My favorite is . . . what is that called? The founder of Proof, Proof founder podcast. Oh, it’s so good. It’s Founder Friday that he does. It’s so good. Oh, there it is, “Scale or Die.” “Scale or Die” is a fan frickin’ tactic podcast by this guy, Dave Rogenmoser. I hope I’m pronouncing his name right because he’s got like 50 different letters in his name.

The interviews are fine. I like them a lot. Like his Sujan Patel interview is really good for the founder of Mailshake. His Founder Friday interviews where he just says here’s how I’ve been thinking about my business. Here’s what I’m going through. I think this is helping us, fan frickin’ tastic and he just does it talking into a microphone so it’s impressive. So if you listen to this interview and you want another one now that’s over, go check out “Scale or Die” and specifically listen to Mailshake or any of his Founder Friday’s riffs. I like that a lot. Ray, I saw you taking notes on that? What do you think of that strategy?

Ray: I love that strategy. I’m going to check that podcast out.

Andrew: It’s good.

Ray: Do you want me to give you a trade?

Andrew: You want to do that? Should we do like the next podcast? I will mention your podcast and you’ll mention mine. Should we do that and be upfront about it so people can hear it? What?

Ray: Yes, absolutely.

Andrew: Okay, all right. Great. And your podcast, I don’t even know the name of it. It’s right on your website though.

Ray: “Ray Edward Show.”

Andrew: “The Ray Edward Show,” got it. “The Ray Edward Show” is? What would you like me . . . actually, you know what we should do? We should be specific about an episode that someone who’s listening to me should care about. What would that be? I’m going to suggest, I feel like Stu McLaren is really, even though it’s your latest one. It looks like I’m just picking that one. The thing that I like about Stu McLaren, for this audience is he’s a software guy who does online education, who has been raising a lot of money to start schools in Africa. And because he’s an educator, he can communicate well.

Ray: And it’s one of the best interviews I’ve had a long time and I love what he does. He doesn’t talk about himself. He talks about people he’s worked with, what they’re doing to make the world a better place so you’ll love that interview.

Andrew: It’s good. I think ClickFunnels now it’s just been saying we never talk about it.

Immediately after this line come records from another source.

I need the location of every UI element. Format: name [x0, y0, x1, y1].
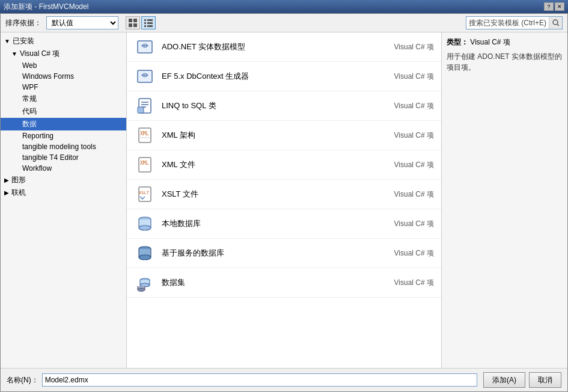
sidebar: ▼ 已安装 ▼ Visual C# 项 Web Windows Forms WP…	[1, 32, 127, 368]
type-label: 类型：	[447, 38, 468, 46]
visual-csharp-triangle: ▼	[11, 51, 17, 57]
center-panel: ADO.NET 实体数据模型 Visual C# 项 EF 5.x DbCont…	[127, 32, 441, 368]
sidebar-item-web[interactable]: Web	[1, 60, 126, 71]
title-text: 添加新项 - FirstMVCModel	[4, 2, 88, 12]
linq-category: Visual C# 项	[374, 101, 434, 111]
sort-select[interactable]: 默认值	[46, 16, 118, 29]
search-box: 搜索已安装模板 (Ctrl+E)	[466, 16, 563, 29]
svg-rect-7	[147, 22, 153, 24]
right-panel-desc: 用于创建 ADO.NET 实体数据模型的项目项。	[447, 51, 563, 73]
svg-text:XML: XML	[140, 161, 149, 166]
item-row-db-local[interactable]: 本地数据库 Visual C# 项	[127, 209, 441, 239]
db-server-category: Visual C# 项	[374, 248, 434, 259]
online-triangle: ▶	[4, 189, 9, 196]
linq-icon	[134, 95, 156, 117]
svg-point-17	[144, 75, 146, 76]
xslt-name: XSLT 文件	[162, 189, 374, 200]
xml-arch-name: XML 架构	[162, 130, 374, 141]
search-label: 搜索已安装模板 (Ctrl+E)	[466, 18, 549, 28]
db-server-name: 基于服务的数据库	[162, 248, 374, 259]
online-header[interactable]: ▶ 联机	[1, 186, 126, 199]
sidebar-item-tangible-t4[interactable]: tangible T4 Editor	[1, 152, 126, 163]
svg-rect-0	[129, 19, 132, 22]
dataset-name: 数据集	[162, 277, 374, 288]
name-input[interactable]	[42, 373, 477, 387]
grid-view-button[interactable]	[126, 16, 140, 29]
list-view-button[interactable]	[141, 16, 156, 29]
online-label: 联机	[11, 188, 26, 198]
sidebar-item-tangible-tools[interactable]: tangible modeling tools	[1, 141, 126, 152]
ado-category: Visual C# 项	[374, 42, 434, 52]
cancel-button[interactable]: 取消	[529, 372, 561, 388]
ef-icon	[134, 66, 156, 87]
item-row-linq[interactable]: LINQ to SQL 类 Visual C# 项	[127, 91, 441, 121]
xml-file-icon: XML	[134, 154, 156, 176]
type-value: Visual C# 项	[470, 38, 510, 46]
svg-point-14	[144, 45, 146, 47]
svg-rect-8	[144, 25, 146, 27]
item-row-db-server[interactable]: 基于服务的数据库 Visual C# 项	[127, 239, 441, 268]
xml-arch-icon: XML	[134, 124, 156, 146]
add-button[interactable]: 添加(A)	[483, 372, 525, 388]
bottom-buttons: 添加(A) 取消	[483, 372, 561, 388]
item-row-ado[interactable]: ADO.NET 实体数据模型 Visual C# 项	[127, 32, 441, 62]
sidebar-item-windowsforms[interactable]: Windows Forms	[1, 71, 126, 82]
dialog: 排序依据： 默认值 搜索已安装模板 (Ctrl+E) ▼ 已安装	[0, 13, 568, 392]
svg-line-11	[557, 24, 559, 26]
right-panel-type: 类型： Visual C# 项	[447, 37, 563, 47]
visual-csharp-header[interactable]: ▼ Visual C# 项	[1, 47, 126, 60]
svg-rect-22	[138, 107, 144, 113]
title-buttons: ? ✕	[544, 2, 564, 11]
visual-csharp-section: ▼ Visual C# 项 Web Windows Forms WPF 常规 代…	[1, 47, 126, 174]
item-row-xslt[interactable]: XSLT XSLT 文件 Visual C# 项	[127, 180, 441, 209]
name-label: 名称(N)：	[7, 375, 38, 385]
visual-csharp-label: Visual C# 项	[20, 49, 60, 59]
xml-file-name: XML 文件	[162, 159, 374, 170]
main-content: ▼ 已安装 ▼ Visual C# 项 Web Windows Forms WP…	[1, 32, 567, 368]
svg-point-31	[139, 225, 151, 230]
sidebar-item-code[interactable]: 代码	[1, 105, 126, 118]
linq-name: LINQ to SQL 类	[162, 100, 374, 111]
svg-point-10	[553, 20, 558, 25]
sidebar-item-workflow[interactable]: Workflow	[1, 163, 126, 174]
svg-text:XSLT: XSLT	[139, 191, 150, 195]
item-row-xml-file[interactable]: XML XML 文件 Visual C# 项	[127, 150, 441, 180]
svg-rect-2	[129, 23, 132, 27]
item-row-dataset[interactable]: 数据集 Visual C# 项	[127, 268, 441, 298]
svg-rect-6	[144, 22, 146, 24]
sidebar-item-reporting[interactable]: Reporting	[1, 130, 126, 141]
svg-point-41	[138, 289, 145, 292]
installed-label: 已安装	[13, 36, 34, 46]
installed-header[interactable]: ▼ 已安装	[1, 35, 126, 47]
graphics-header[interactable]: ▶ 图形	[1, 174, 126, 186]
close-button[interactable]: ✕	[555, 2, 564, 11]
view-icons	[126, 16, 156, 29]
graphics-label: 图形	[11, 175, 26, 185]
xslt-category: Visual C# 项	[374, 189, 434, 200]
db-server-icon	[134, 242, 156, 264]
right-panel: 类型： Visual C# 项 用于创建 ADO.NET 实体数据模型的项目项。	[441, 32, 567, 368]
dataset-category: Visual C# 项	[374, 278, 434, 288]
item-row-xml-arch[interactable]: XML XML 架构 Visual C# 项	[127, 121, 441, 150]
xml-file-category: Visual C# 项	[374, 160, 434, 170]
svg-text:XML: XML	[140, 131, 149, 136]
ef-name: EF 5.x DbContext 生成器	[162, 71, 374, 82]
ado-name: ADO.NET 实体数据模型	[162, 41, 374, 52]
sidebar-item-general[interactable]: 常规	[1, 93, 126, 105]
title-bar: 添加新项 - FirstMVCModel ? ✕	[0, 0, 568, 13]
item-row-ef[interactable]: EF 5.x DbContext 生成器 Visual C# 项	[127, 62, 441, 91]
bottom-bar: 名称(N)： 添加(A) 取消	[1, 368, 567, 391]
xslt-icon: XSLT	[134, 183, 156, 205]
installed-section: ▼ 已安装 ▼ Visual C# 项 Web Windows Forms WP…	[1, 35, 126, 199]
help-button[interactable]: ?	[544, 2, 554, 11]
svg-rect-1	[133, 19, 137, 22]
ef-category: Visual C# 项	[374, 72, 434, 82]
sidebar-item-data[interactable]: 数据	[1, 118, 126, 130]
search-button[interactable]	[549, 17, 562, 29]
svg-rect-9	[147, 25, 153, 27]
svg-rect-3	[133, 23, 137, 27]
installed-triangle: ▼	[4, 38, 10, 44]
toolbar: 排序依据： 默认值 搜索已安装模板 (Ctrl+E)	[1, 14, 567, 32]
sidebar-item-wpf[interactable]: WPF	[1, 82, 126, 93]
svg-rect-5	[147, 19, 153, 21]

But actually, every time people sign up for ClickFunnels or donate, we donate money to Stu McLaren’s charity in Africa, to open up schools. So all right, so if you like that, go check out “The Ray Edwards Show” and listen to the Stu McLaren episode. I like letting people know what we’re testing out and what we’re going to experiment with. Thanks, Ray. Thank you all for listening. Bye, everyone.